Mancanza di educazione? – Di Giuseppe Maiolo, psicoanalista
No, la dobbiamo chiamare «mala educazione» che è quella che stiamo proponendo in questo momento ai nostri ragazzi
Si dice che i bambini e gli adolescenti di oggi usino ormai comunemente un linguaggio da postribolo. E quando mi chiedono che fare per contenere parolacce e volgarità, rispondo «Non c’è niente da fare. Battaglia persa!».
E non lo dico perché giustifico le scurrilità del linguaggio nel parlare comune, ma perché ormai le parolacce le dicono tutti.
I bambini le sentono in continuazione dagli adulti, dai genitori, dalla gente dello spettacolo, nei dibattiti pubblici, dai politici.
Quindi non sono un «peccato».
Il fatto più consistente, caso mai, è che oltre a questo il modo di parlare, il comunicare è diventato ingiurioso, offensivo e violento. Cosa pretendere?
Alla fine, il turpiloquio è la cosa meno grave se paragonato ai comportamenti irrispettosi, di insulto e che oggi con sempre più frequenza incitano all’odio.

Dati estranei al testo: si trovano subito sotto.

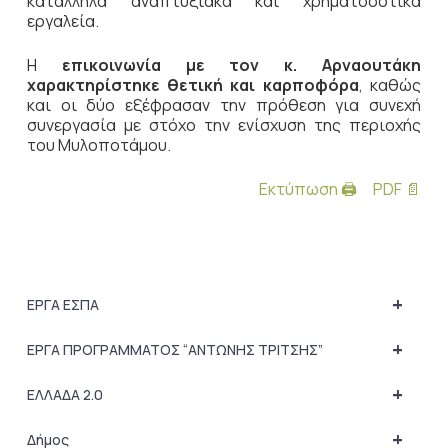
κατάλληλα αναπτυξιακά και χρηματοδοτικά
εργαλεία.
Η
επικοινωνία με τον κ. Αρναουτάκη
χαρακτηρίστηκε θετική και καρποφόρα
, καθώς
και οι δύο εξέφρασαν την πρόθεση για συνεχή
συνεργασία με στόχο την ενίσχυση της περιοχής
του Μυλοποτάμου.
Εκτύπωση 🖨
PDF 📄
+
ΕΡΓΑ ΕΣΠΑ
+
ΕΡΓΑ ΠΡΟΓΡΑΜΜΑΤΟΣ “ΑΝΤΩΝΗΣ ΤΡΙΤΣΗΣ”
+
ΕΛΛΑΔΑ 2.0
+
Δήμος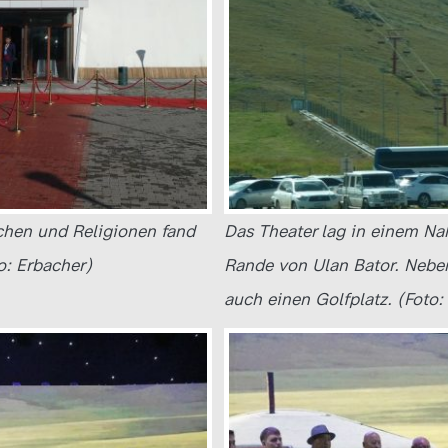
rchen und Religionen fand
Das Theater lag in einem N
o: Erbacher)
Rande von Ulan Bator. Neben
auch einen Golfplatz. (Foto:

Inutile lamentarsi della mancanza di educazione dei giovani se i modelli che proponiamo loro sono ben altri.
Come pretendere che in un litigio un ragazzo non mandi a… quel paese (ma questa espressione è ormai d’altri tempi) un genitore, se è lo stesso genitore che insulta il proprio figlio, o magari offende apertamente l’insegnante che, a suo parere, ha valutato ingiustamente il proprio pargolo, oppure ridicolizza senza mezzi termini una persona di cui non condivide il modo di essere.
Come aspettarsi che a scuola gli scolari ascoltino chi parla, rispettino i compagni e non li offendano, se gli adulti per primi non rispettano le regole comuni, sono offensivi e prevaricatori?
Cosa significa parlare di legalità, di onestà, di rispetto dei più deboli, quando prevale negli atteggiamenti comuni, tra gli uomini pubblici, quelli che contano, arroganza, falsità, imbrogli, malaffare, esibizionismo e il proprio tornaconto?
Non è mancanza di educazione. La dobbiamo chiamare, caso mai, «mala educazione» quella che stiamo proponendo in questo momento.
Perché non si trasmettono con le parole valori come rispetto, accoglienza, partecipazione, ma è con i fatti e l’esempio che educhiamo alla tolleranza e alla comprensione, alla disponibilità e alla solidarietà così come all’empatia.
Non si diventa «buoni» perché ci dicono di esserlo o ci spiegano come fare, ma perché vediamo come si comportano gli altri.
Lo spiegano molto bene le neuroscienze e la scoperta dei neuroni a specchio che dimostrano quanto conti il comportamento degli altri nell’attivare empaticamente le nostre risonanze interne.
Far crescere, dunque, vuol dire educare con l’esempio e non dire quello bisogna fare. Non è che non serva mettere limiti e dare regole di comportamento.
Però è necessario partire dal proprio modo di agire. Prima di dire come bisogna comportarsi, l’educatore deve mostrare con i fatti e con il suo modo di essere quello che chiede.
E poi è necessario cominciare dalle piccole cose quotidiane come educare a chiedere «per cortesia», domandare «permesso» prima di entrare, salutare non con un mugugno, ringraziare per un aiuto, attendere il proprio turno sia per prendere qualcosa che per parlare.
Regole elementari e di base, che devono essere fornite ai bambini e rispettate da tutti.
Sempre. Regole che valgono in famiglia e a scuola. Ovunque.